BvS is a fundamentally flawed film, and that is largely down to a screenplay that fails to carve clear paths of motivations for its various characters found within (and boy, are there a lot of characters). It is an un-structured, cluttered, often aimless, loud, obnoxious mess. It is a collection of set-pieces, dream-sequences, Senate meetings and email correspondences that all amount in a film that while often difficult to follow, is not unlike reading a DC comic-book. Calling upon imagery from The Dark Knight Returns, the art of Alex Cross, story arcs of Dan Jurgens and further Frank Miller texts, this feels a great deal more like a comic book movie than Man of Steel, and in a way more so than The Dark Knight trilogy. It doesn’t entirely forgive it for its sloppy story-telling, but it gives it a relentless sense of pace and means that it is not afraid to get weird. And boy, does it get weird.
Much of the strangeness comes courtesy of Eisenberg as Lex Luthor. His performance belongs in an entirely different film, something that wouldn’t be amiss in a Joel Schumacher Bat-flick. His twitches and eccentricities cloud his agenda, but do make him a credible threat, as it is often hard to predict exactly what he’s going to do next. His motivation is murky as hell, and he is too far removed from Luthor in both the pages of the comics and previous screen incarnations, but he feels dangerous enough to pose a threat, and to push our heroes buttons to get them to rumble in the concrete jungle.
The two heroes themselves are something of a mixed bag. Let’s start with the good. Ben Affleck’s Bruce Wayne/Batman is a strong contender for being the best screen incarnation we have seen thus far. What about Bale, I hear you cry. Bale’s Wayne was infinitely more successful than his oft parodied Batman, complete with gruff growl, this Bat is made of much meaner stuff, and cuts a far more imposing figure than Bale ever did. The writing does let Affleck down, but he imbues both his Wayne and his Bat with a heap of regret that perhaps only a man with Affleck’s past could. The choreography attributed to this Bat is also a wonder to behold, as his brawler styling truly characterises him as one pissed-off vigilante who is way beyond the point of giving a shit about the lives of the scum of Gotham City. It is a controversial decision, but provides enough weight to suggest that this Batman is one with a history, and not a particularly colourful one.

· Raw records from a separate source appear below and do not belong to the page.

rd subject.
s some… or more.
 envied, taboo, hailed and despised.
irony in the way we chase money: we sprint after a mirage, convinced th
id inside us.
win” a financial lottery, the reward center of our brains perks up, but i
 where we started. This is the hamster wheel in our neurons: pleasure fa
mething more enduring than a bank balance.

Superman is another matter. Cavill is once again given very little to do in a film which should have been his sequel. This is a Superman who seems to blatantly refuse to state his position in the world, for no good reason other than he’s a bit moody. One of the the biggest fundamental mistakes of this film is having both Batman and Superman as two characters who seem at odds with the world, and whose tactics at deploying justice are not too dissimilar, despite what the film may want you to think (they both kill people for chrissakes). The main reason these characters work well in a universe together is that their approaches to justice are so different, so when you have both of them being depressed individuals, the dynamic simply doesn’t work. This Superman becomes so passive through the course of this film that it is truly hard to invest in him as either a hero or a dubious figure. The actual bout between the two DC titans is well choreographed, but ultimately fails to work emotionally, as the motivations are unclear, with the factor that puts a stop to the fight coming across as hilarious rather an smart.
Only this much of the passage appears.